At first glance, this dichotomy—between the unobservable state of a qubit and the observations that can be made about a quantum state—appears to preclude the possibility of QEC coding. If a decoder is unable to accurately observe a possibly corrupted qubit value (0, 1 or a superposition), neither will it be able to develop an appropriate decoding procedure, as happens in classical computing.
In 1995, three researchers—A.R. Calderbank, Peter Shor and Andrew Steane—overcame these obstacles by showing that the information in one qubit could be spread onto an entanglement of multiple qubits.
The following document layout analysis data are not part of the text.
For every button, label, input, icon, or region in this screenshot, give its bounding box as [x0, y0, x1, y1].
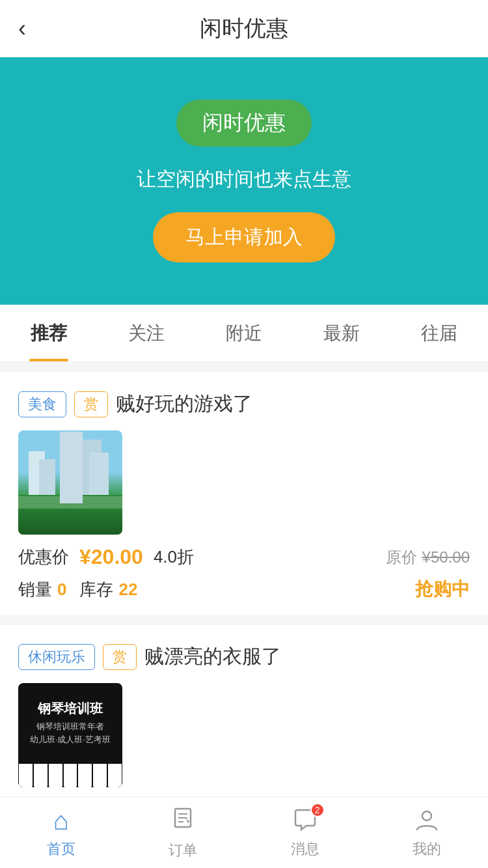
nav-item-messages[interactable]: 2 消息 — [244, 807, 366, 859]
sales-value: 0 — [57, 580, 66, 600]
tabs-bar: 推荐 关注 附近 最新 往届 — [0, 305, 488, 362]
bottom-nav: ⌂ 首页 订单 2 消息 — [0, 796, 488, 868]
tab-follow[interactable]: 关注 — [98, 305, 195, 361]
back-button[interactable]: ‹ — [18, 15, 26, 42]
product-image: 钢琴培训班 钢琴培训班常年者幼儿班·成人班·艺考班 — [18, 683, 122, 787]
stock-value: 22 — [118, 580, 137, 600]
sales-row: 销量 0 库存 22 抢购中 — [18, 577, 470, 602]
discount-rate: 4.0折 — [154, 546, 194, 568]
svg-point-4 — [422, 811, 431, 820]
product-image — [18, 430, 122, 535]
product-tags-row: 美食 赏 贼好玩的游戏了 — [18, 391, 470, 417]
header: ‹ 闲时优惠 — [0, 0, 488, 57]
messages-icon: 2 — [292, 807, 318, 835]
category-tag: 美食 — [18, 391, 66, 417]
original-price: ¥50.00 — [422, 548, 470, 567]
message-badge: 2 — [310, 803, 325, 817]
orders-icon — [170, 805, 196, 837]
nav-label-home: 首页 — [47, 839, 75, 859]
tab-latest[interactable]: 最新 — [293, 305, 390, 361]
product-title: 贼好玩的游戏了 — [116, 391, 252, 417]
banner-cta-button[interactable]: 马上申请加入 — [153, 212, 335, 262]
nav-item-mine[interactable]: 我的 — [366, 807, 489, 859]
city-image — [18, 430, 122, 535]
home-icon: ⌂ — [53, 806, 69, 835]
tab-previous[interactable]: 往届 — [390, 305, 488, 361]
stock-label: 库存 — [79, 578, 113, 601]
original-price-wrap: 原价 ¥50.00 — [386, 547, 470, 568]
mine-icon — [414, 807, 440, 835]
price-row: 优惠价 ¥20.00 4.0折 原价 ¥50.00 — [18, 545, 470, 569]
product-title: 贼漂亮的衣服了 — [144, 643, 281, 670]
banner: 闲时优惠 让空闲的时间也来点生意 马上申请加入 — [0, 57, 488, 305]
rush-status: 抢购中 — [415, 577, 470, 602]
product-list: 美食 赏 贼好玩的游戏了 优惠价 ¥20.00 4.0折 原价 ¥50.00 — [0, 372, 488, 868]
product-content-row: 钢琴培训班 钢琴培训班常年者幼儿班·成人班·艺考班 — [18, 683, 470, 787]
reward-tag: 赏 — [103, 644, 137, 670]
tab-recommended[interactable]: 推荐 — [0, 305, 98, 361]
nav-label-orders: 订单 — [169, 841, 197, 860]
original-label: 原价 — [386, 547, 417, 568]
page-title: 闲时优惠 — [200, 14, 288, 44]
product-content-row — [18, 430, 470, 535]
tab-nearby[interactable]: 附近 — [195, 305, 293, 361]
product-item[interactable]: 美食 赏 贼好玩的游戏了 优惠价 ¥20.00 4.0折 原价 ¥50.00 — [0, 372, 488, 625]
sales-label: 销量 — [18, 578, 52, 601]
nav-item-home[interactable]: ⌂ 首页 — [0, 806, 122, 859]
discount-price-label: 优惠价 — [18, 546, 69, 568]
product-tags-row: 休闲玩乐 赏 贼漂亮的衣服了 — [18, 643, 470, 670]
category-tag: 休闲玩乐 — [18, 644, 95, 670]
piano-image: 钢琴培训班 钢琴培训班常年者幼儿班·成人班·艺考班 — [18, 683, 122, 787]
nav-label-messages: 消息 — [291, 839, 319, 859]
nav-item-orders[interactable]: 订单 — [122, 805, 245, 860]
banner-tag: 闲时优惠 — [176, 100, 312, 147]
discount-price: ¥20.00 — [79, 545, 143, 569]
reward-tag: 赏 — [74, 391, 108, 417]
nav-label-mine: 我的 — [413, 839, 441, 859]
banner-subtitle: 让空闲的时间也来点生意 — [137, 166, 351, 193]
Their code, known as the CSS stabilizer code for the first letters of the researchers’ last names, is the basis of most QEC codes that have been developed to date.
“The vast majority of existing quantum codes are restricted to this special formalism [CSS stabilizer codes],” says Li. “Unrestricted forms offer richer coding choices and better error correction performances, but formal methods are lacking to construct them.”
Two years ago, Li and her group invented the first class of unrestricted (non-CSS) stabilizer LDPC (low-density parity-check) codes based on classical binary codes. In contrast to previously reported design methods, many of which resulted in only a single code with a fixed rate and length, the new design developed by Li’s group revealed a rich family of codes with a wide range of rates and lengths.
More recently, Li and her group have invented several new systematic ways of constructing unrestricted as well as restricted stabilizer codes. They have also designed the first feasible quantum decoding algorithm for unrestricted stabilizer convolutional error-correcting codes, a useful class of quantum codes with flexible code lengths, and they have successfully simulated and demonstrated the codes’ error-correction performance.
“Previous researchers,” says Li, “had been able to design encoders, but not decoders, for convolutional codes. We came up with the first algorithm for designing the decoders, and we used the classical computer to simulate the first performance curve of a quantum convolutional code.”
Li and her group have described the results of their work in articles published in several IEEE journals and conferences, including IEEE Transactions on Information Theory
, IEEE International Symposium on Information Theory, and IEEE International Communications Conference.
Li’s student Peiyu Tan, a Ph.D. candidate in electrical engineering at Lehigh, won first prize in 2007 in the engineering college’s graduate student poster competition for a poster describing her work with QEC coding.